┌─ Data extracts
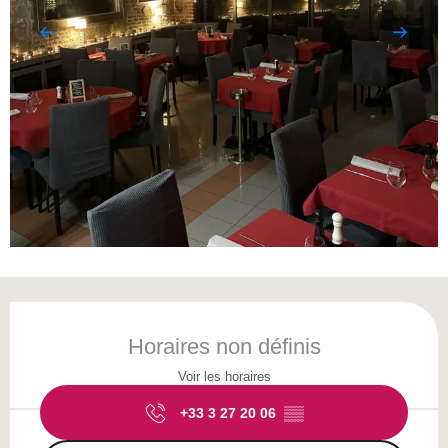
Ouverture et coordonnées
Horaires non définis
Voir les horaires
+33 3 27 20 06
▒▒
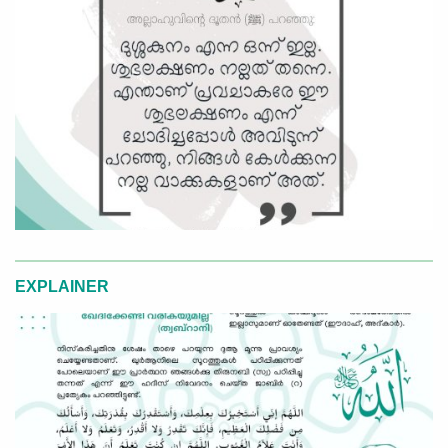
EXPLAINER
└─
Aim of the exercise — Please write out all the data again word for word, but not the pictures.

Solution to this exercise —
Ouverture et coordonnées
Horaires non définis
Voir les horaires
+33 3 27 20 06
▒▒
EXPLAINER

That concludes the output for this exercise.